Apesar do teorema de Bell, a natureza pode muito bem ser real e local, se você permitiu quebrar algumas outras coisas consideramos o bom senso, como o avanço do tempo. E esperamos que mais pesquisas reduzam o grande número de interpretações potenciais da mecânica quântica.
No entanto, a maioria das opções em cima da mesa – por exemplo, o tempo a retroceder ou a ausência de livre arbítrio – são pelo menos tão absurdas como desistir do conceito de realidade local.
4. Ninguém entende de mecânica quântica
UM citação clássica (atribuído ao físico Richard Feynmanmas nesta forma também parafraseando Niels Bohr) supõe: “Se você pensa que entende a mecânica quântica, você não a entende.”
Esta visão é amplamente defendida em público.
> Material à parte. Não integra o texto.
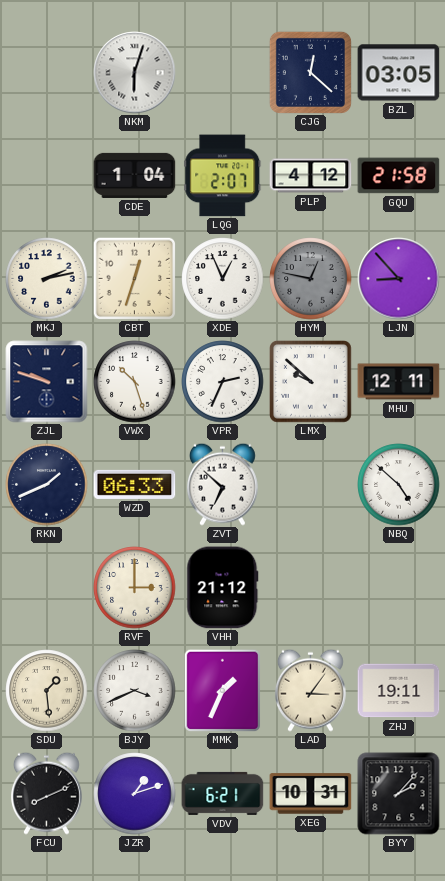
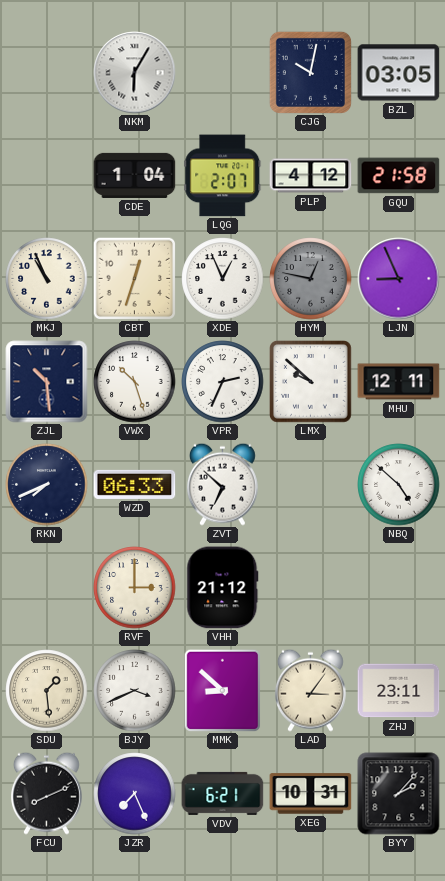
NKM: 6:03 -> 6:05
CJG: 12:22 -> 10:02
MKJ: 2:13 -> 10:56
LJN: 8:53 -> 8:56
ZJL: 9:48 -> 10:29
RKN: 1:41 -> 7:41
MMK: 1:34 -> 8:52
ZHJ: 19:11 -> 23:11
JZR: 1:12 -> 7:26
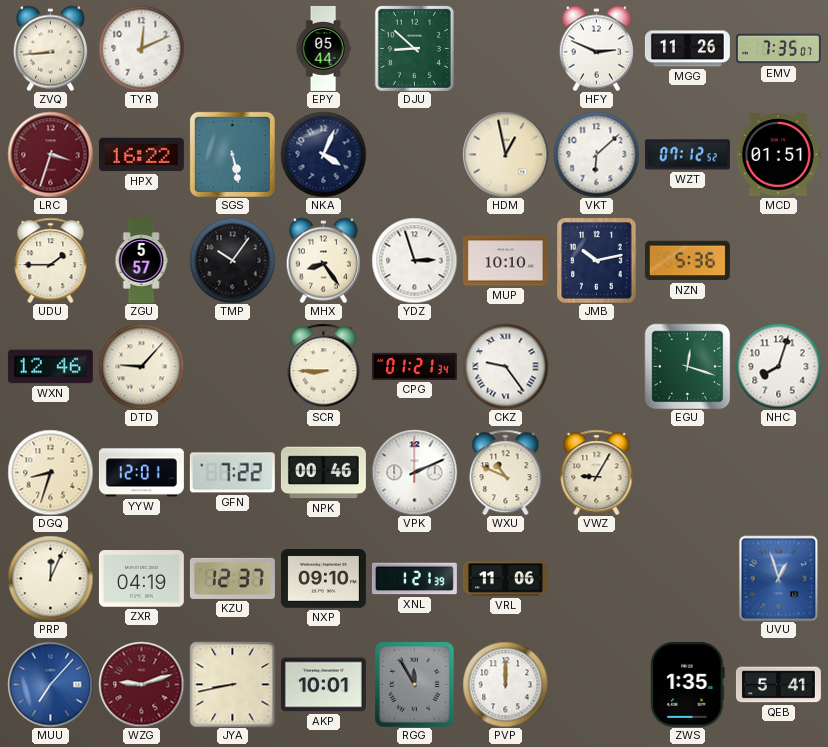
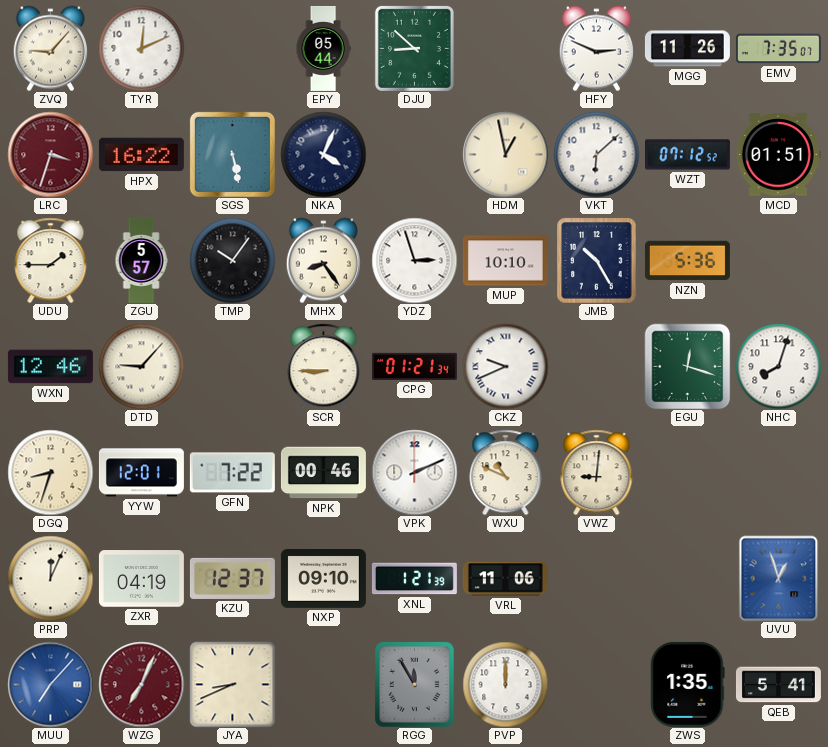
ZVQ: 8:44 -> 9:07
JMB: 10:13 -> 10:25
CKZ: 9:24 -> 9:41
VWZ: 9:05 -> 9:01
WZG: 9:12 -> 7:04
JYA: 8:43 -> 8:41
AKP: 10:01 -> none
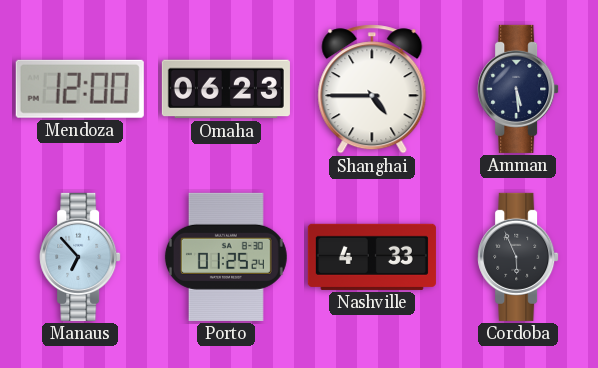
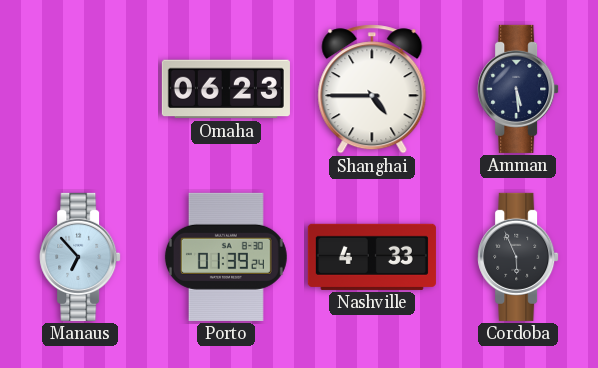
Mendoza: 12:00 -> none
Porto: 01:25 -> 01:39
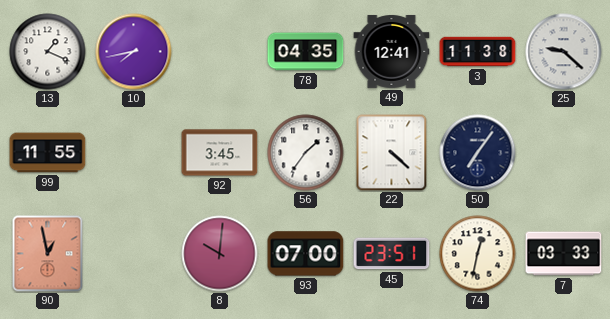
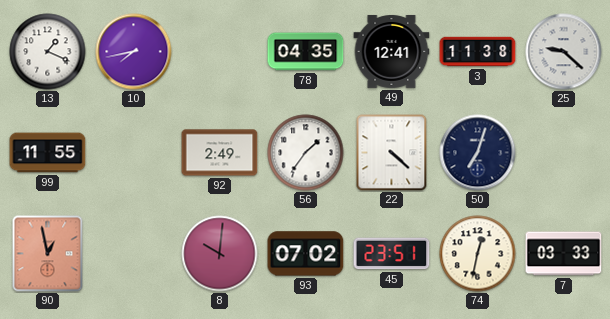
92: 3:45 -> 2:49
50: 7:06 -> 7:03
93: 07:00 -> 07:02
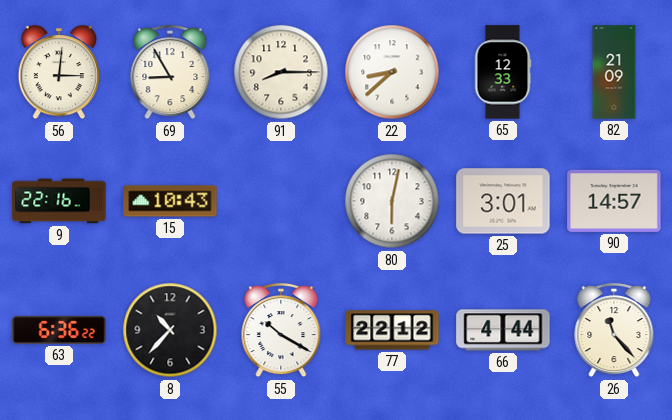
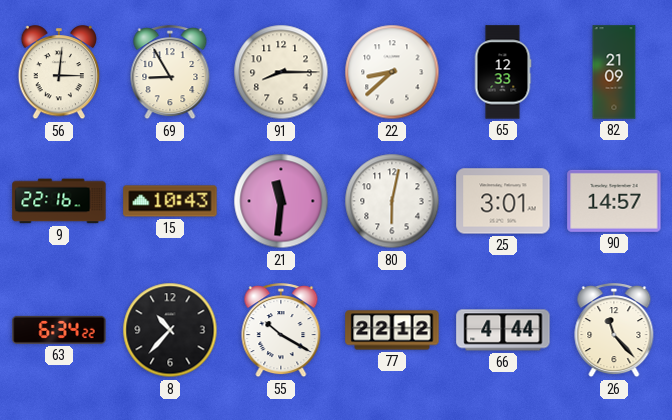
21: none -> 11:31
63: 6:36 -> 6:34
A física quântica é supostamente impossível de ser compreendida, inclusive pelos físicos. Mas, da perspectiva do século XXI, a física quântica não é nem matemática nem conceitualmente particularmente difícil para os cientistas.
Nós entendemos isso extremamente bem, a ponto de podermos prever fenômenos quânticos com alta precisão, simular sistemas quânticos altamente complexos e até começar a construir computadores quânticos.
A superposição e o emaranhamento, quando explicados na linguagem da informação quântica, não exigem mais do que a matemática do ensino médio. O teorema de Bell não requer nenhuma física quântica. Pode ser derivado em poucas linhas usando a teoria das probabilidades e a álgebra linear.
Talvez a verdadeira dificuldade resida em como conciliar a física quântica com a nossa realidade intuitiva. Não ter todas as respostas não nos impedirá de progredir ainda mais com a tecnologia quântica. Podemos simplesmente cale a boca e calcule.
Felizmente para a humanidade, os vencedores do Nobel Aspect, Clauser e Zeilinger recusaram-se a calar a boca e continuaram a perguntar porquê. Outros como eles poderão um dia ajudar a conciliar a estranheza quântica com a nossa experiência da realidade.
Alessandro FedrizziProfessor de Física, Universidade Heriot-Watt e Mehul MalikProfessor de Física, Universidade Heriot-Watt
Este artigo foi republicado de A conversa sob uma licença Creative Commons. Leia o artigo original.